How to specify a number of workers?

Stumbled upon Fireworks today, and have a newbie question. Thanks in advance.

I have eight cores on my machine, my workflow has a diamond shape. I first split work into 1000 tasks, calculate 1000 in parallel and then join the results together. I don’t quite understand, where I specify the number of concurrent workers, I want to set it to 8.

If someone can point me to an example in python, that would be great.

-Roman

Hi Roman,

If you are running on a single machine, typically you want to just use a single Worker unless you have different job types and want the same machine to handle two different categories of jobs differently. In your case, I think you want to keep a single Worker but use the multi-launch:

https://pythonhosted.org/FireWorks/multi_job.html

Let me know if it doesn’t solve your problem

Best,

Anubhav

···

On Wed, Mar 30, 2016 at 9:44 PM, Roman M [email protected] wrote:

Stumbled upon Fireworks today, and have a newbie question. Thanks in advance.

I have eight cores on my machine, my workflow has a diamond shape. I first split work into 1000 tasks, calculate 1000 in parallel and then join the results together. I don’t quite understand, where I specify the number of concurrent workers, I want to set it to 8.

If someone can point me to an example in python, that would be great.

-Roman

You received this message because you are subscribed to the Google Groups “fireworkflows” group.

To unsubscribe from this group and stop receiving emails from it, send an email to [email protected].

To post to this group, send email to [email protected].

Visit this group at https://groups.google.com/group/fireworkflows.

To view this discussion on the web visit https://groups.google.com/d/msgid/fireworkflows/11f9fa81-6d95-4273-b1ab-e8661aa72cd8%40googlegroups.com.

For more options, visit https://groups.google.com/d/optout.

Hi Roman,

With the help of Xiaohui Qu, we noticed one important followup to this conversation. The multi-launch script works by spawning multiple parallel workers (e.g., one on each core when parallelizing over a single processor). Each worker functions as normal, but sometimes this causes behavior that looks strange.

For example, it you have a diamond shaped workflow:

1 -> 2,3 -> 4

and you run multi-launch with num_jobs = 2, you would expect Fireworks 2 and 3 to run in parallel over the 2 workers.
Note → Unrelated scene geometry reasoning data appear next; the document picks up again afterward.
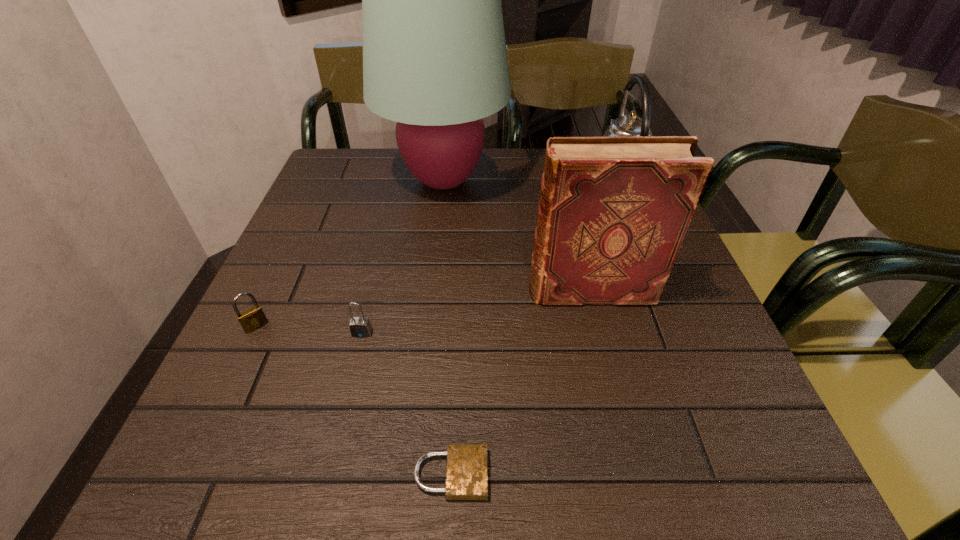 Where is `free spot between the tallest object and the kettle`? Image resolution: width=960 pixels, height=540 pixels. free spot between the tallest object and the kettle is located at coordinates (528, 188).

Locate an element on the screen. vacant region between the kettle and the nearest padlock is located at coordinates (532, 335).

Where is `unoccupied area between the third farthest object and the shortest padlock`? unoccupied area between the third farthest object and the shortest padlock is located at coordinates (521, 383).

This screenshot has width=960, height=540. I want to click on empty space that is in between the hardback book and the second padlock from left to right, so click(x=476, y=312).

Find the location of `free space that is in between the leftmost padlock and the hardback book`. free space that is in between the leftmost padlock and the hardback book is located at coordinates (423, 309).

In order to click on free space between the rightmost padlock and the kettle in this screenshot , I will do (532, 335).

The width and height of the screenshot is (960, 540). Find the location of `free space between the hardback book and the leftmost padlock`. free space between the hardback book and the leftmost padlock is located at coordinates (423, 309).

Find the location of a particular element. Image resolution: width=960 pixels, height=540 pixels. unoccupied area between the tallest object and the leftmost padlock is located at coordinates (350, 253).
However, what happens in practice is:

  • 2 parallel workers start in the beginning

  • Worker A starts Firework 1

  • Worker B sees nothing to run (since Firework 1 is not yet finished, and other Fireworks depend on Firework 1)

  • With the nlaunches setting set to 0 (default), Worker B quits since it sees no jobs available to run and nlaunches=0 means a worker stops when there is nothing left to run.

  • Now, only Worker A is left, and things do not run in parallel since Worker B has already quit.

The easiest fix is to set nlaunches to “infinity” or equal to a large number. In the future it might be nice to have other options, e.g. to have Worker B quit only if no jobs can be found for N minutes and not to immediately quit if there are no jobs (or better, if there is nothing left waiting to run within the constraints of Worker B).

I hope this helps address some of the issues we were seeing in a private conversation.

Best,

Anubhav

···

On Wednesday, March 30, 2016 at 10:52:28 PM UTC-7, ajain wrote:

Hi Roman,

If you are running on a single machine, typically you want to just use a single Worker unless you have different job types and want the same machine to handle two different categories of jobs differently. In your case, I think you want to keep a single Worker but use the multi-launch:

https://pythonhosted.org/FireWorks/multi_job.html

Let me know if it doesn’t solve your problem

Best,

Anubhav

On Wed, Mar 30, 2016 at 9:44 PM, Roman M [email protected] wrote:

Stumbled upon Fireworks today, and have a newbie question. Thanks in advance.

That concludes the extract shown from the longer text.